Sus ojos brillaban sin picardía.

Don Juan empezó a explicar lo que había hecho.

– Soy el nagual; moví tu punto de encaje con el brillo de mis ojos -dijo, como si no tuviera importancia-. Los ojos de todos los seres vivientes pueden mover el punto de encaje, sobre todo si están enfocados en el intento. Bajo condiciones normales la gente enfoca los ojos en el mundo, en busca de comida, de refugio, de protección.

Me tocó el hombro.

– O en busca de amor -agregó, prorrumpiendo en una fuerte carcajada.

Don Juan se burlaba constantemente de mi "búsqueda de amor". Nunca olvidó una respuesta ingenua que le di cierta vez al preguntarme él qué buscaba yo en la vida. Un momento antes, me había estado guiando hacia la admisión de que yo no tenía metas claras en mi vida. Bramó de risa al oírme decir que yo buscaba amor.

– Un buen cazador hipnotiza a su presa con los ojos -prosiguió-. Es una extraña paradoja, la del cazador. El cazador mueve con la mirada el punto de encaje de su presa, y sin embargo, sus ojos están enfocados en el mundo, en busca de comida.

Le pregunté si los brujos podían hipnotizar a la gente con la mirada. Riendo entre dientes, dijo que en realidad lo que yo quería saber era otra cosa: si podía hipnotizar a las mujeres con mi mirada, pese a que mis ojos no estaban enfocados en el intento, sino en el mundo, en busca de amor.

– Lo que te interesa es la paradoja del cazador -dijo entre carcajadas.

Pero luego agregó, en serio, que la válvula de seguridad de los brujos consistía en que, cuando llegaban a enfocar sus ojos en el intento, ya no les interesaba hipnotizar a nadie.

– Pero, para mover con el brillo de sus ojos el punto de encaje propio o uno ajeno -continuó- los brujos tienen que ser despiadados. Es decir, deben estar familiarizados con el sitio donde no hay compasión. Esto es en especial cierto para los naguales.
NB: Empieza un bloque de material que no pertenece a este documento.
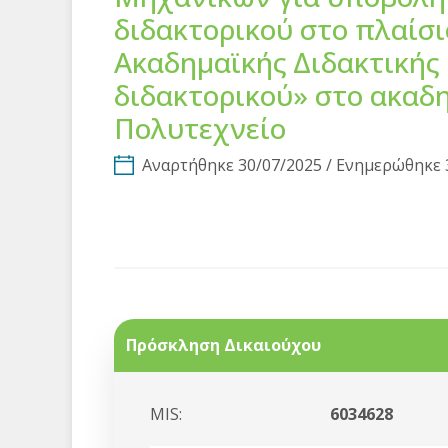
διδακτορικού στο πλαίσ
Ακαδημαϊκής Διδακτικής 
διδακτορικού» στο ακαδη
Πολυτεχνείο
Αναρτήθηκε 30/07/2025 / Ενημερώθηκε 
Πρόσκληση Δικαιούχου
MIS:
6034628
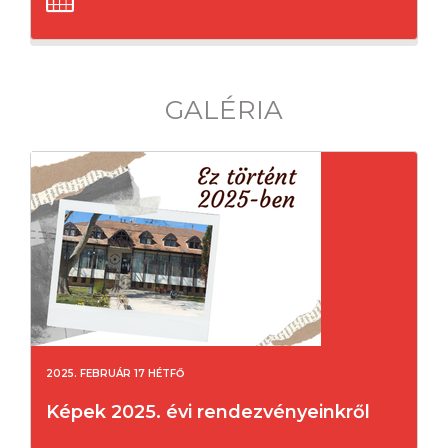
GALÉRIA
2025. FEBRUÁR 17 HÉTFŐ
Képek 2025. évi rendezvényeinkről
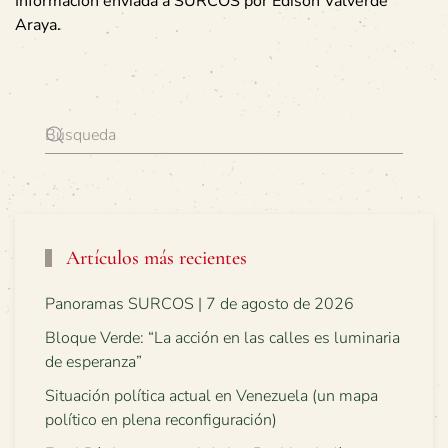
Información enviada a SURCOS por Edison Valverde
Araya.
Artículos más recientes
Panoramas SURCOS | 7 de agosto de 2026
Bloque Verde: “La acción en las calles es luminaria
de esperanza”
Situación política actual en Venezuela (un mapa
político en plena reconfiguración)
Dijo que cada nagual desarrolla una forma específica de no tener compasión. Tomó mi caso como ejemplo y dijo que, debido a mi configuración natural, los videntes me veían como una esfera de luminosidad, no compuesta de cuatro bolas comprimidas en una sola, la estructura habitual de los naguales, sino como una esfera compuesta de sólo tres bolas comprimidas. Esa configuración me hacía ocultar automáticamente mi falta de compasión tras la máscara de un hombre que se entrega fácilmente a todo.

– Los naguales son muy engañosos -continuó-. Siempre dan la impresión de ser lo que no son, y lo hacen tan bien que todo el mundo les cree, hasta los que mejor los conocen.